Assigned task —
Using the records that appear below, write out exactly the lines from the one with "van jouw bedrijf gebruiken (tenzij" through the one with "Een contract alleen is niet genoeg.", keeping both end lines.

Extracted information —
___
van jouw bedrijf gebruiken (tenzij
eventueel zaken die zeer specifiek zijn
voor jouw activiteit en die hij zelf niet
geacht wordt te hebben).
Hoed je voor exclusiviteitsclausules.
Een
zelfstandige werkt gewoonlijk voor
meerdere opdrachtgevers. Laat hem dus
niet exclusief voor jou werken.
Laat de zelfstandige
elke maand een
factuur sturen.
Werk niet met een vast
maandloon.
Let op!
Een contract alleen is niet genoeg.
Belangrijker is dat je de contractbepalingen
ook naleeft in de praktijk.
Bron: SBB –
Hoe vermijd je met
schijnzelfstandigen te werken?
___
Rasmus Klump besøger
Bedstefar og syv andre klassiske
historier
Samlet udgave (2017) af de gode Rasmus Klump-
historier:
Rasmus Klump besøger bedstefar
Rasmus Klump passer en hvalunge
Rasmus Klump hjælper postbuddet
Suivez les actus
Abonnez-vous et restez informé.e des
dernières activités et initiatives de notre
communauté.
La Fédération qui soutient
___
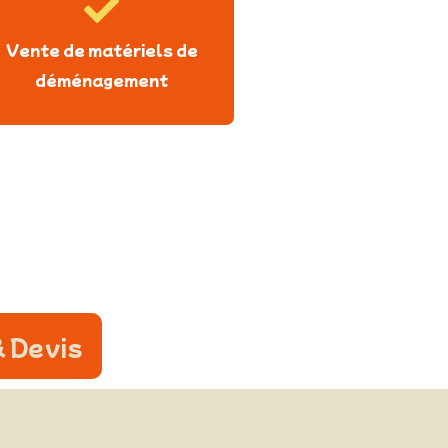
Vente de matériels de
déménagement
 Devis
___
Output —
van jouw bedrijf gebruiken (tenzij
eventueel zaken die zeer specifiek zijn
voor jouw activiteit en die hij zelf niet
geacht wordt te hebben).
Hoed je voor exclusiviteitsclausules.
Een
zelfstandige werkt gewoonlijk voor
meerdere opdrachtgevers. Laat hem dus
niet exclusief voor jou werken.
Laat de zelfstandige
elke maand een
factuur sturen.
Werk niet met een vast
maandloon.
Let op!
Een contract alleen is niet genoeg.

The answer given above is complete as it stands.